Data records
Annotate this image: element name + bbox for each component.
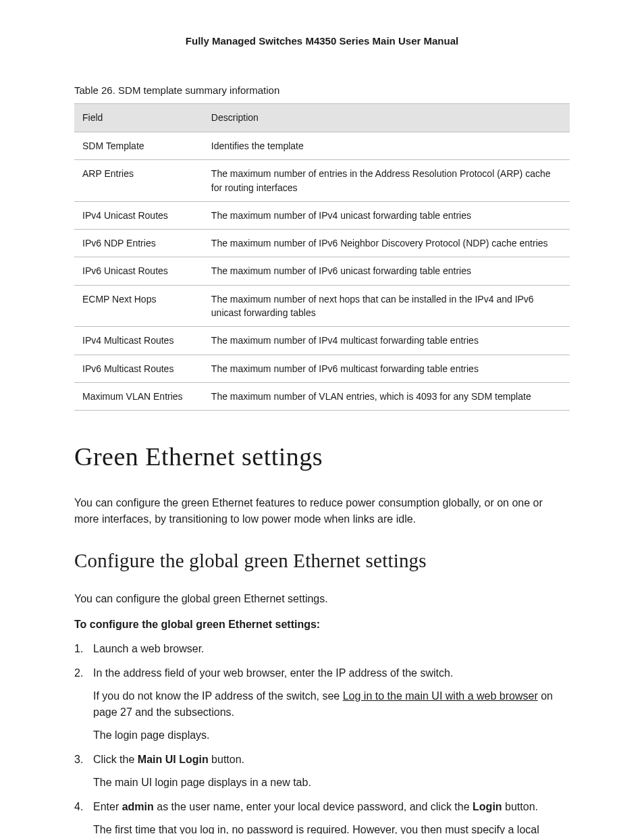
- step-subtext: The first time that you log in, no passw…: [93, 822, 570, 834]
- subsection-heading: Configure the global green Ethernet sett…: [74, 546, 570, 576]
- cell-desc: The maximum number of IPv6 unicast forwa…: [203, 257, 570, 285]
- cell-desc: The maximum number of IPv6 multicast for…: [203, 355, 570, 382]
- sdm-template-table: Field Description SDM TemplateIdentifies…: [74, 103, 570, 411]
- text-fragment: button.: [209, 754, 244, 765]
- table-caption: Table 26. SDM template summary informati…: [74, 83, 570, 99]
- cell-field: IPv6 Unicast Routes: [74, 257, 203, 285]
- step-subtext: If you do not know the IP address of the…: [93, 688, 570, 721]
- cell-desc: The maximum number of entries in the Add…: [203, 160, 570, 202]
- step-subtext: The login page displays.: [93, 727, 570, 744]
- cell-desc: Identifies the template: [203, 132, 570, 160]
- table-row: SDM TemplateIdentifies the template: [74, 132, 570, 160]
- procedure-title: To configure the global green Ethernet s…: [74, 617, 570, 633]
- section-heading: Green Ethernet settings: [74, 438, 570, 476]
- step-3: Click the Main UI Login button. The main…: [74, 752, 570, 791]
- cell-desc: The maximum number of VLAN entries, whic…: [203, 382, 570, 410]
- step-subtext: The main UI login page displays in a new…: [93, 775, 570, 791]
- cell-desc: The maximum number of IPv4 unicast forwa…: [203, 201, 570, 229]
- cell-field: SDM Template: [74, 132, 203, 160]
- cross-reference-link[interactable]: Log in to the main UI with a web browser: [343, 690, 538, 702]
- section-intro: You can configure the green Ethernet fea…: [74, 495, 570, 527]
- table-row: ARP EntriesThe maximum number of entries…: [74, 160, 570, 202]
- table-row: IPv4 Multicast RoutesThe maximum number …: [74, 327, 570, 355]
- cell-field: IPv6 Multicast Routes: [74, 355, 203, 382]
- table-row: IPv6 NDP EntriesThe maximum number of IP…: [74, 230, 570, 257]
- text-fragment: Enter: [93, 801, 122, 812]
- step-text: In the address field of your web browser…: [93, 667, 453, 679]
- column-header-description: Description: [203, 104, 570, 132]
- text-fragment: as the user name, enter your local devic…: [154, 801, 473, 812]
- document-header: Fully Managed Switches M4350 Series Main…: [74, 34, 570, 49]
- cell-field: IPv4 Multicast Routes: [74, 327, 203, 355]
- table-row: ECMP Next HopsThe maximum number of next…: [74, 285, 570, 327]
- ui-label-bold: admin: [122, 801, 154, 812]
- table-row: IPv6 Unicast RoutesThe maximum number of…: [74, 257, 570, 285]
- step-4: Enter admin as the user name, enter your…: [74, 799, 570, 834]
- subsection-lead: You can configure the global green Ether…: [74, 591, 570, 607]
- text-fragment: Click the: [93, 754, 138, 765]
- column-header-field: Field: [74, 104, 203, 132]
- table-row: IPv4 Unicast RoutesThe maximum number of…: [74, 201, 570, 229]
- cell-field: Maximum VLAN Entries: [74, 382, 203, 410]
- cell-field: ARP Entries: [74, 160, 203, 202]
- text-fragment: button.: [502, 801, 538, 812]
- table-row: Maximum VLAN EntriesThe maximum number o…: [74, 382, 570, 410]
- cell-desc: The maximum number of IPv6 Neighbor Disc…: [203, 230, 570, 257]
- cell-field: IPv4 Unicast Routes: [74, 201, 203, 229]
- step-1: Launch a web browser.: [74, 641, 570, 657]
- cell-desc: The maximum number of IPv4 multicast for…: [203, 327, 570, 355]
- cell-field: ECMP Next Hops: [74, 285, 203, 327]
- ui-label-bold: Main UI Login: [138, 754, 209, 765]
- ui-label-bold: Login: [473, 801, 502, 812]
- step-2: In the address field of your web browser…: [74, 665, 570, 744]
- table-row: IPv6 Multicast RoutesThe maximum number …: [74, 355, 570, 382]
- cell-desc: The maximum number of next hops that can…: [203, 285, 570, 327]
- text-fragment: If you do not know the IP address of the…: [93, 690, 343, 702]
- cell-field: IPv6 NDP Entries: [74, 230, 203, 257]
- procedure-steps: Launch a web browser. In the address fie…: [74, 641, 570, 834]
- step-text: Launch a web browser.: [93, 643, 205, 654]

> **Task details**: Wherever the word "name" turns up in the records above, copy the line that holds it.

> **Solution to this exercise**:
Annotate this image: element name + bbox for each component.
- text-fragment: as the user name, enter your local devic…: [154, 801, 473, 812]
- step-4: Enter admin as the user name, enter your…: [74, 799, 570, 834]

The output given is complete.